- **Problem to work on**
When you reach the line in the data below that contains "solid wood option, Casper bed frames have", please start repeating lines exactly, and stop after the line that contains "Option 1: Threaten the witch", repeating nothing else.
=======
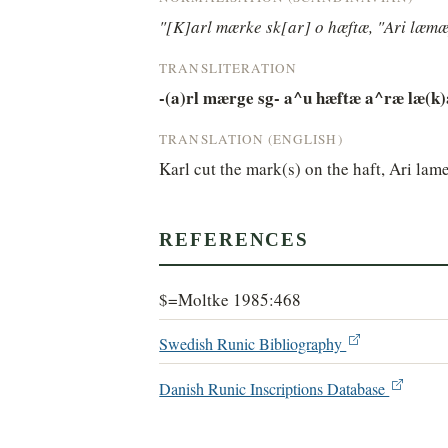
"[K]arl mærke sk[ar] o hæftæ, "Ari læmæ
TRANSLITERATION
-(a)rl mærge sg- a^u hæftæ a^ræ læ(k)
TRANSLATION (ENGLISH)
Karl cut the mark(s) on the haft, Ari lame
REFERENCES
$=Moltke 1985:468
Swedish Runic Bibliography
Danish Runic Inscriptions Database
=======
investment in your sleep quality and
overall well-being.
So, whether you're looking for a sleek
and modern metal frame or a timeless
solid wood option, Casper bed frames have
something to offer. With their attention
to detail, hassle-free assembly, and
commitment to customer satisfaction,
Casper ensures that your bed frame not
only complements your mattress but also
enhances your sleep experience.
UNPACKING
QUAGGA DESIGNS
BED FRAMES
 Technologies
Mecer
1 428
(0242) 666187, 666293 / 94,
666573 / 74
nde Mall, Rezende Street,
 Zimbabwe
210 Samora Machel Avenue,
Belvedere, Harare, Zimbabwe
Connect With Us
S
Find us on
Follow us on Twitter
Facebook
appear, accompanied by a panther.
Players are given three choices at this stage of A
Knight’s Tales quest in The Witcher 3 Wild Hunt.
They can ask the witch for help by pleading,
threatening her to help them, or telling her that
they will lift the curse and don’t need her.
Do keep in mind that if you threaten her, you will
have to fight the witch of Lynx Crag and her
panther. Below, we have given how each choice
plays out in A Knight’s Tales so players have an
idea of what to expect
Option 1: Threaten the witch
=======
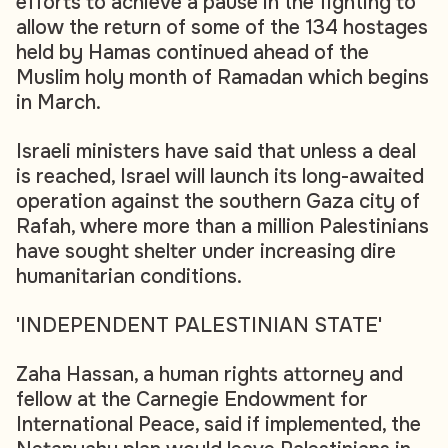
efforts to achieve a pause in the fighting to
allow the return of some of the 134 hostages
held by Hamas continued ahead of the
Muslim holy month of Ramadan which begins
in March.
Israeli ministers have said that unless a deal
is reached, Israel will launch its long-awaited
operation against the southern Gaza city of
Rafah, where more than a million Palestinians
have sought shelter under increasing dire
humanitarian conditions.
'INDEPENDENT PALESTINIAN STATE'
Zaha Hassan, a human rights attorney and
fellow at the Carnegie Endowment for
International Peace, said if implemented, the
=======
- **Answer to the problem**
solid wood option, Casper bed frames have
something to offer. With their attention
to detail, hassle-free assembly, and
commitment to customer satisfaction,
Casper ensures that your bed frame not
only complements your mattress but also
enhances your sleep experience.
UNPACKING
QUAGGA DESIGNS
BED FRAMES
 Technologies
Mecer
1 428
(0242) 666187, 666293 / 94,
666573 / 74
nde Mall, Rezende Street,
 Zimbabwe
210 Samora Machel Avenue,
Belvedere, Harare, Zimbabwe
Connect With Us
S
Find us on
Follow us on Twitter
Facebook
appear, accompanied by a panther.
Players are given three choices at this stage of A
Knight’s Tales quest in The Witcher 3 Wild Hunt.
They can ask the witch for help by pleading,
threatening her to help them, or telling her that
they will lift the curse and don’t need her.
Do keep in mind that if you threaten her, you will
have to fight the witch of Lynx Crag and her
panther. Below, we have given how each choice
plays out in A Knight’s Tales so players have an
idea of what to expect
Option 1: Threaten the witch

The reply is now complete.